Prevailing obesity research had focused on appetite control, and held that blood-borne MSH did not affect metabolism. Brennan and Hochgeschwender proved otherwise, despite vocal criticism from the research community, including one journal reviewer who called their ideas “wacky.”
“We applied for 10 National Institutes of Health grants, and not one has been funded, which is a remarkable track record considering we have papers published in Nature Medicine and Endocrinology,” Brennan remarks. The research has been done on a shoestring, funded almost entirely by ERI and the Oklahoma Medical Research Foundation, which have spent approximately $250,000 plus salaries and equipment.
Brennan and Hochgeschwender’s research has continued to generate surprises. The American Obesity Association estimates that 90 percent of humans with Type 2 diabetes are overweight. Therefore, the scientists expected their mutant mice to be diabetic. But when they checked their insulin levels, the mice were disease-free. “That was the first time anyone had separated obesity from the development of diabetes,” Brennan says.
To appreciate this result, one must first understand how hormones affect blood-sugar levels. The hormone insulin prompts cells to store glucose, a natural sugar, while a complementary hormone called glucagon has the opposite effect, prompting cells to release stored glucose into the bloodstream. In healthy individuals the two hormones balance each other, achieving a state called homeostasis.
Type 2 diabetes develops when the body becomes resistant to insulin, preventing it from removing glucose from the blood. Because MSH causes the pancreas to secrete glucagon, MSH must be present for Type 2 diabetes to occur.
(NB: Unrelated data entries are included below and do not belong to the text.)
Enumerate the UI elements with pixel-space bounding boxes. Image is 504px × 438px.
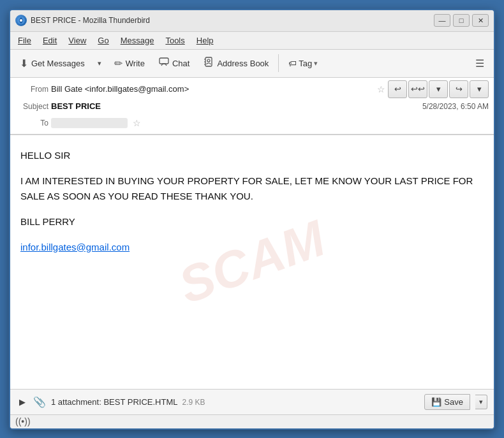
date-value: 5/28/2023, 6:50 AM <box>422 102 489 111</box>
write-label: Write <box>126 59 145 68</box>
get-messages-dropdown[interactable]: ▾ <box>93 54 106 72</box>
attachment-size: 2.9 KB <box>182 398 205 407</box>
body-line: I AM INTERESTED IN BUYING YOUR PROPERTY … <box>20 173 484 204</box>
close-button[interactable]: ✕ <box>472 14 489 27</box>
title-bar-left: BEST PRICE - Mozilla Thunderbird <box>15 15 150 26</box>
reply-all-button[interactable]: ↩↩ <box>408 80 427 98</box>
title-bar: BEST PRICE - Mozilla Thunderbird — □ ✕ <box>10 10 494 32</box>
svg-point-4 <box>207 59 210 62</box>
sender-name: BILL PERRY <box>20 214 484 230</box>
email-header: From Bill Gate <infor.billgates@gmail.co… <box>10 78 494 135</box>
hamburger-menu-button[interactable]: ☰ <box>470 54 490 73</box>
maximize-button[interactable]: □ <box>453 14 470 27</box>
to-value-masked <box>51 118 128 128</box>
paperclip-icon: 📎 <box>33 396 46 408</box>
forward-button[interactable]: ↪ <box>449 80 468 98</box>
minimize-button[interactable]: — <box>434 14 450 27</box>
menu-bar: File Edit View Go Message Tools Help <box>10 32 494 50</box>
chat-label: Chat <box>172 59 189 68</box>
window-controls: — □ ✕ <box>434 14 489 27</box>
sender-email: infor.billgates@gmail.com <box>20 240 484 255</box>
menu-file[interactable]: File <box>13 34 36 47</box>
subject-value: BEST PRICE <box>51 101 101 111</box>
address-book-icon <box>204 57 214 69</box>
chat-button[interactable]: Chat <box>153 54 195 73</box>
toolbar: ⬇ Get Messages ▾ ✏ Write Chat <box>10 50 494 78</box>
address-book-label: Address Book <box>217 59 269 68</box>
menu-help[interactable]: Help <box>191 34 219 47</box>
attachment-filename: 1 attachment: BEST PRICE.HTML 2.9 KB <box>51 397 419 407</box>
menu-tools[interactable]: Tools <box>160 34 189 47</box>
save-label: Save <box>444 397 463 407</box>
to-label: To <box>15 119 48 128</box>
from-label: From <box>15 85 48 94</box>
write-button[interactable]: ✏ Write <box>108 54 151 73</box>
address-book-button[interactable]: Address Book <box>198 54 274 73</box>
get-messages-label: Get Messages <box>31 59 85 68</box>
tag-button[interactable]: 🏷 Tag ▾ <box>283 55 323 71</box>
to-star-icon[interactable]: ☆ <box>133 118 141 128</box>
tag-icon: 🏷 <box>288 59 297 68</box>
write-icon: ✏ <box>114 57 122 69</box>
forward-dropdown-button[interactable]: ▾ <box>470 80 489 98</box>
email-content: HELLO SIR I AM INTERESTED IN BUYING YOUR… <box>20 148 484 255</box>
subject-label: Subject <box>15 102 48 111</box>
email-body: SCAM HELLO SIR I AM INTERESTED IN BUYING… <box>10 135 494 389</box>
window-title: BEST PRICE - Mozilla Thunderbird <box>31 16 150 25</box>
svg-rect-2 <box>159 58 168 64</box>
menu-edit[interactable]: Edit <box>38 34 62 47</box>
subject-row: Subject BEST PRICE 5/28/2023, 6:50 AM <box>15 98 489 115</box>
menu-view[interactable]: View <box>63 34 91 47</box>
save-button[interactable]: 💾 Save <box>424 394 470 410</box>
toolbar-separator <box>278 54 279 72</box>
subject-left: Subject BEST PRICE <box>15 101 101 111</box>
from-value: Bill Gate <infor.billgates@gmail.com> <box>51 84 372 94</box>
from-row: From Bill Gate <infor.billgates@gmail.co… <box>15 80 489 98</box>
svg-point-1 <box>20 19 22 22</box>
expand-attachments-button[interactable]: ▶ <box>17 396 28 408</box>
nav-dropdown-button[interactable]: ▾ <box>429 80 448 98</box>
app-icon <box>15 15 27 26</box>
chat-icon <box>159 57 169 69</box>
get-messages-button[interactable]: ⬇ Get Messages <box>14 54 91 73</box>
greeting-line: HELLO SIR <box>20 148 484 163</box>
save-icon: 💾 <box>431 397 441 407</box>
from-star-icon[interactable]: ☆ <box>377 84 385 94</box>
hamburger-icon: ☰ <box>475 57 484 69</box>
nav-buttons: ↩ ↩↩ ▾ ↪ ▾ <box>388 80 489 98</box>
to-row: To ☆ <box>15 115 489 131</box>
sender-email-link[interactable]: infor.billgates@gmail.com <box>20 242 130 252</box>
attachment-bar: ▶ 📎 1 attachment: BEST PRICE.HTML 2.9 KB… <box>10 389 494 414</box>
get-messages-icon: ⬇ <box>20 57 28 69</box>
tag-dropdown-arrow: ▾ <box>314 59 318 68</box>
menu-message[interactable]: Message <box>115 34 159 47</box>
reply-button[interactable]: ↩ <box>388 80 407 98</box>
radio-tower-icon: ((•)) <box>15 416 31 427</box>
save-dropdown-button[interactable]: ▾ <box>475 395 487 409</box>
menu-go[interactable]: Go <box>93 34 114 47</box>
tag-label: Tag <box>299 59 312 68</box>
status-bar: ((•)) <box>10 414 494 428</box>
thunderbird-window: BEST PRICE - Mozilla Thunderbird — □ ✕ F… <box>9 9 495 430</box>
“Because Type 2 diabetes is an insensitivity to insulin action, we can circumvent this resistance by working on the glucagon half of the circuit,” Brennan explains.
Administering an MSH antagonist, a chemical that either removes MSH from the system or which blocks the hormone’s action in the bloodstream, should correct the imbalance.
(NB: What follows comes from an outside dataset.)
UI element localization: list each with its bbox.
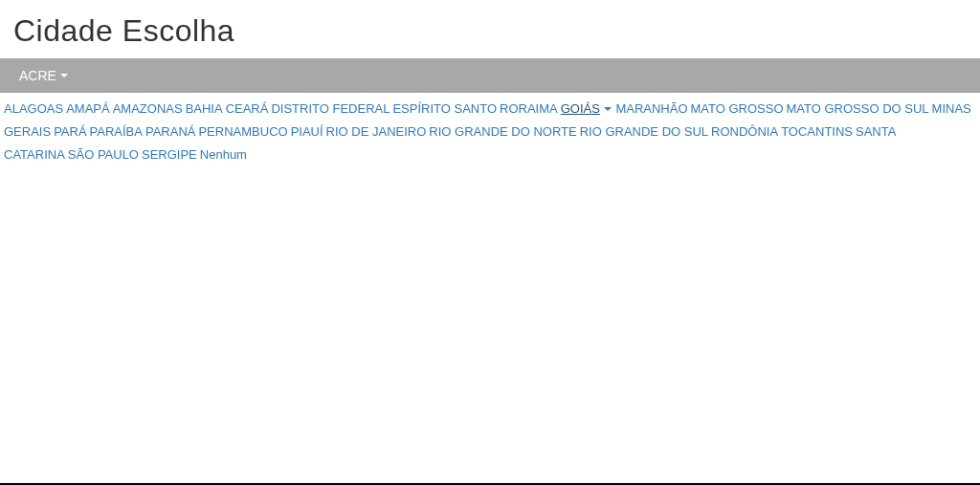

“If you’re insensitive to insulin, this approach may be able to bring you back into homeostasis by decreasing glucagons in the bloodstream,” he concludes, noting that existing Type 2 diabetes treatments alter the amount of glucose in the bloodstream.
“It’s a whole new way of looking at diabetes,” says Brennan. “This is an entirely unexpected departure, both in understanding how diabetes works and also in treating it.”
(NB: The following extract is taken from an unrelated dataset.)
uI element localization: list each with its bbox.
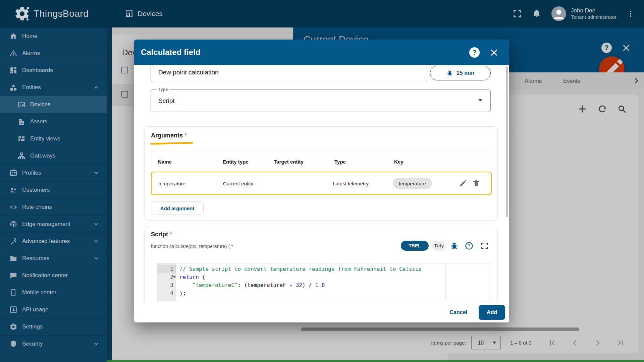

The December 2003 issue of Endocrinology described the research, and in March 2004, Brennan and Hochgeschwender were awarded a patent for a whole class of MSH antagonists that may be effective for treating diabetes. The patent also covers a method for identifying other potentially effective chemicals by administering an amino acid compound (called a peptide) with MSH to genetically engineered mice.
Not everyone in the scientific community is skeptical. One proponent of Brennan’s work is Victor Hruby, a pioneer in MSH research who began studying the hormone in the 1970s.
“It’s clear from previous work that the POMC gene and its products are involved in the brain, but Miles and his colleagues have shown that it also may be involved elsewhere in the body,” says Hruby, Regents Professor in the University of Arizona Department of Chemistry. “It continues to be an evolving, exciting story that has many implications for human health. I think they’re onto something worth pursuing.”
Possible medical applications include a test for a predisposition to diabetes, drugs to reduce insulin resistance (maybe even in patch form) and drugs to prevent or reverse obesity. But don’t expect to see them at the drugstore any time soon. ERI does not perform human clinical trials and is seeking a pharmaceutical manufacturer to license the patents and develop treatments.
Brennan already is hard at work on new MSH and POMC research that could lead to other medical breakthroughs. “Every so often when you’re doing this, you can forget just how beautiful the human body really is,” he says.